Before you trust your valuation model with real money, you should ask: "Would this methodology have worked in the past?" Backtesting subjects your model to historical cases where you know the outcome. If your model said a stock was worth $50 in 2022 and it actually traded at $55 and grew to $120 by 2024, your methodology was directionally right but off on magnitude. If it said $50 and the company collapsed, your model missed the warning signs. Backtesting reveals these patterns.

Quick Definition

Backtesting is the process of applying your valuation model to historical companies and scenarios, then comparing your estimated intrinsic values to actual subsequent stock prices and business performance. The goal is to measure: (1) accuracy of your methodology, (2) whether your assumptions tend to overestimate or underestimate reality, (3) which inputs drive the largest forecast errors, and (4) which market conditions expose model weaknesses. A model that passes backtests inspires confidence; one that fails should be refined before deployment.

Key Takeaways

  • Backtest on 10–20 past companies where you have complete data; measure error magnitude and direction
  • Track not just whether you called the direction right (up/down) but accuracy of magnitude (off by 10% vs. off by 50%)
  • Test across different market cycles (bull, bear, transition), industries, and company sizes to expose regime blindness
  • Compare your valuation to actual price; track divergence over time (did the gap close, widen, or switch sign?)
  • Use backtest insights to refine assumption-setting rules, not to overfit past data

Designing a Backtest

Step 1: Choose Your Historical Sample

Select 10–20 companies from your typical investment universe.
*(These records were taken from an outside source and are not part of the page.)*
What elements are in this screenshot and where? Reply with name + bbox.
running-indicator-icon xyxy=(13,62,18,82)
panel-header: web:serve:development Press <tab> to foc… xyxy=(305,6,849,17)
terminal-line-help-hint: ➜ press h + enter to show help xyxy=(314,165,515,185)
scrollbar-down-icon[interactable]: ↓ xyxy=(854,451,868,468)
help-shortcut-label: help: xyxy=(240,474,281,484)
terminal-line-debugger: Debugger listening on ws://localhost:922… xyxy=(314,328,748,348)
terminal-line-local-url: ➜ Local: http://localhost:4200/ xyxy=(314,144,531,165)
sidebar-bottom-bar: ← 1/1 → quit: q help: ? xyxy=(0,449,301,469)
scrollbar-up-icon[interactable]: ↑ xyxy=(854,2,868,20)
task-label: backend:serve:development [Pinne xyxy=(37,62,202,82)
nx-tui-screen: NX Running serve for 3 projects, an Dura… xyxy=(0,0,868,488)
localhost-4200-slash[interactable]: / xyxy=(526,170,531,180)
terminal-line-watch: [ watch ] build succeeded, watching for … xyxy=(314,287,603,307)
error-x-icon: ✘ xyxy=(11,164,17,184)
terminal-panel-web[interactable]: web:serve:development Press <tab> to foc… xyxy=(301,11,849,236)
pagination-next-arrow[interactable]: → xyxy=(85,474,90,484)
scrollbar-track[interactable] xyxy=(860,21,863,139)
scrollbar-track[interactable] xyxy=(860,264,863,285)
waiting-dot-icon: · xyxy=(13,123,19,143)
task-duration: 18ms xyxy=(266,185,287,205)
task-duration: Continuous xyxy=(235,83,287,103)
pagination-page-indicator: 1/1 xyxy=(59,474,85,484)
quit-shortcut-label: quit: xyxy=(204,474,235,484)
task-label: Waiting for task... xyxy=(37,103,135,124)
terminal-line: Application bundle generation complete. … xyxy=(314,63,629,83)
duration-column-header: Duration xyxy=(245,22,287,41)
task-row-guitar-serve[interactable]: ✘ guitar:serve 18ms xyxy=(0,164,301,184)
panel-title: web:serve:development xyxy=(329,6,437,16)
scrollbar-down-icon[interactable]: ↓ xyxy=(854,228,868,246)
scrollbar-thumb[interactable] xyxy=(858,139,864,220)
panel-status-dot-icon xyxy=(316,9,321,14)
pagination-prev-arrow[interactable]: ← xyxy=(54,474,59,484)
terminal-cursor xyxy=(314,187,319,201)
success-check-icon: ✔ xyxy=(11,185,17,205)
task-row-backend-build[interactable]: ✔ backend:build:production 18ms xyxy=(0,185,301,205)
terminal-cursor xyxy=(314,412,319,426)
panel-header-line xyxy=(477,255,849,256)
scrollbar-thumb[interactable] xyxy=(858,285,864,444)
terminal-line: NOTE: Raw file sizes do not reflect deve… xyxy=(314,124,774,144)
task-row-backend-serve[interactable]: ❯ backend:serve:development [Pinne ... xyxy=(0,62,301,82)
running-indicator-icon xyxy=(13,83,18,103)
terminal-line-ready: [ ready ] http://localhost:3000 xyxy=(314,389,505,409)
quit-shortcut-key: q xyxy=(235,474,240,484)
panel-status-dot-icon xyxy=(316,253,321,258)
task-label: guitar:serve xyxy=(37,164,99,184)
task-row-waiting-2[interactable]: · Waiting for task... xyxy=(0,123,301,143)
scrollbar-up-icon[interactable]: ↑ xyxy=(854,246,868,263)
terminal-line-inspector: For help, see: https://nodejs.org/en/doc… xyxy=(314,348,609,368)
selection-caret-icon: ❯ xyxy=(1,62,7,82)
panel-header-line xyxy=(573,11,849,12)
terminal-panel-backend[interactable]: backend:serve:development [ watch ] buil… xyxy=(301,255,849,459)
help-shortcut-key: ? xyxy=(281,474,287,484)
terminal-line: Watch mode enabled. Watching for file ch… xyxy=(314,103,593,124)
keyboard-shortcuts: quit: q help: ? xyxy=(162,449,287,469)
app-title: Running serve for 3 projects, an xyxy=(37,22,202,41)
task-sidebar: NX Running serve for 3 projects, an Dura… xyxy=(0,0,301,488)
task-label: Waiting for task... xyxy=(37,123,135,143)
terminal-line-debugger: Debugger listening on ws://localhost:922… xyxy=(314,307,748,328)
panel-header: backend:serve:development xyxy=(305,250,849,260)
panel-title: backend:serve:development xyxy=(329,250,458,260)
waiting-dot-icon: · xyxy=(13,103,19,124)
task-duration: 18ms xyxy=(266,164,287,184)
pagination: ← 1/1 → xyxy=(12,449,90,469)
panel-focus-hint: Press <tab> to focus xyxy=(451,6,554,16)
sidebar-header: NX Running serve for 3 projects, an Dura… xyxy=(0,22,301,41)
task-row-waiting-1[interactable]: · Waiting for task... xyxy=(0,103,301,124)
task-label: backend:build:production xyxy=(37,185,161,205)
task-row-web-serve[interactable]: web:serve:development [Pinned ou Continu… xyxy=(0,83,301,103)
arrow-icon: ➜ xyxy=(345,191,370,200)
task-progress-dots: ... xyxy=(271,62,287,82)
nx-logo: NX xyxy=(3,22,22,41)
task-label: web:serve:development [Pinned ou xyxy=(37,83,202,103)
Include:

  • Different industries (tech, industrial, healthcare, finance)
  • Different sizes (small-cap, mid-cap, large-cap)
  • Different economic regimes (recession 2008–2009, bull market 2012–2020, rate shock 2022)
  • Mix of successes, failures, and borderline cases

Example portfolio for backtest:

  • Microsoft (large-cap, steady compounder) → 2016 valuation
  • Best Buy (mature, steady-state) → 2012 valuation
  • Chipotle (high growth, execution risk) → 2015 valuation
  • Walgreens (declining industry) → 2015 valuation
  • Energy Transfer (cyclical, debt-heavy) → 2020 valuation

Step 2: Gather Historical Input Data

For each company at a chosen date (e.g., Jan 1, 2016), collect:

  • Historical financials (last 5–10 years of actual results)
  • Management guidance and analyst consensus
  • Industry growth rates and peer multiples
  • Risk-free rate, market risk premium, company beta at that date
  • Stock price at valuation date (your starting point)

Step 3: Build the Model

Run your standard DCF model with these historical inputs. Assume you're sitting at Jan 1, 2016, and you don't know what happens next. Project forward 5–10 years using only information available in 2016.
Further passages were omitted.